Abstract

I study the effects of credit tightening in an economy with uninsured idiosyncratic investment risk. In the model, entrepreneurs require an equity premium because collateral constraints limit insurance. After collateral constraints tighten, the equity premium and the riskiness of consumption rise and the risk-free interest rate falls. I show that, both immediately after the shock and in the long run, the equity premium and the riskiness of consumption increase more than they would if the risk-free rate were constant. Indeed, the long-run increase in the riskiness of consumption growth is purely a general-equilibrium effect: if the risk-free rate were constant (as in a small open economy), an endogenous decrease in risk-taking by entrepreneurs would, in the long run, completely offset the decrease in their ability to diversify.
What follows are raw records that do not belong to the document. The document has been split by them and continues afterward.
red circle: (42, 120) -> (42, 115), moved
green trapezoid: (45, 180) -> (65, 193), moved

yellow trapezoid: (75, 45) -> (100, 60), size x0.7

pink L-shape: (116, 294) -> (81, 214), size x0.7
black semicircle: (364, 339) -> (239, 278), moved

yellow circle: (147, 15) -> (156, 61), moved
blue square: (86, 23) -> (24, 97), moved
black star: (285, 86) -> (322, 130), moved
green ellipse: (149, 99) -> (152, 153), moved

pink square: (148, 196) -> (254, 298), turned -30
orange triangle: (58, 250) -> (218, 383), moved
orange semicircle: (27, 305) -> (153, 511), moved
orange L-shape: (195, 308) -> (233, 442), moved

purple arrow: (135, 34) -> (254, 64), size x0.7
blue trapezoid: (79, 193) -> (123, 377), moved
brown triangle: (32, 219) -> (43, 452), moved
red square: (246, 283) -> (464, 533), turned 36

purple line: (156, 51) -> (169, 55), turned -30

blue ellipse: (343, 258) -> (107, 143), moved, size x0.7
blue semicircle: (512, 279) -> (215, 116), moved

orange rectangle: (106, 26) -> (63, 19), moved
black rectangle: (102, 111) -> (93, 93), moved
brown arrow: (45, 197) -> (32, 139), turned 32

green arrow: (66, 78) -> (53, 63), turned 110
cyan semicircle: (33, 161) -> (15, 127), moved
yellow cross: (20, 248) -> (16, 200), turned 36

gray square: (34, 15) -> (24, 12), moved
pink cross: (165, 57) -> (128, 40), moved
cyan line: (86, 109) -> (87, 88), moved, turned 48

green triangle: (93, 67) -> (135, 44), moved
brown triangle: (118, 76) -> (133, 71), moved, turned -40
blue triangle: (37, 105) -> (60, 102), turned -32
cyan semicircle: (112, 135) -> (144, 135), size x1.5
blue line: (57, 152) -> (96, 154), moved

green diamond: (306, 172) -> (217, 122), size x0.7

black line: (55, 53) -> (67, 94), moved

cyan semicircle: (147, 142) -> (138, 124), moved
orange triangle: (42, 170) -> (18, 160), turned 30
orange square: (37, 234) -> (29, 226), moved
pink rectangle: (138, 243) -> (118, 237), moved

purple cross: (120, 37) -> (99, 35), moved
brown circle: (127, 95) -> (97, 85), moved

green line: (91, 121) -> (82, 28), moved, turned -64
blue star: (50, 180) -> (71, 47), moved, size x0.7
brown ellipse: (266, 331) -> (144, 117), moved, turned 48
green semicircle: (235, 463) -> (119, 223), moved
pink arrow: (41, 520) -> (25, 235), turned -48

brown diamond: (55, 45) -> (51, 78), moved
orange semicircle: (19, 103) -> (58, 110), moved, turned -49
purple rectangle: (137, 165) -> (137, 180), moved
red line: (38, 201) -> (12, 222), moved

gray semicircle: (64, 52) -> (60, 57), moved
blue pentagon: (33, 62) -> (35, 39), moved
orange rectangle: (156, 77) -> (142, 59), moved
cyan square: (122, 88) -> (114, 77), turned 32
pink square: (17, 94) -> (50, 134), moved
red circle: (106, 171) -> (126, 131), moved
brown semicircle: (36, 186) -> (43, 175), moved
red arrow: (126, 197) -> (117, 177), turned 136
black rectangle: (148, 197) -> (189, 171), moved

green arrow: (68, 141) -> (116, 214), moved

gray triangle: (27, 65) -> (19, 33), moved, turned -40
I also show that the credit shock leads to a decrease in aggregate capital if the elasticity of intertemporal substitution is sufficiently high. Finally, I show that, due to a general-equilibrium effect, there is no "overshooting" in the equity premium: in response to a permanent decrease in firms' ability to pledge their future income, the equity premium immediately jumps to its new steady-state level and remains constant thereafter, even as aggregate capital adjusts over time. However, if idiosyncratic uncertainty is sufficiently low, credit tightening has no short- or long-run effects on aggregate capital, the equity premium, or the riskiness of consumption. Thus my paper highlights how investment risk affects the economy's response to a credit crunch.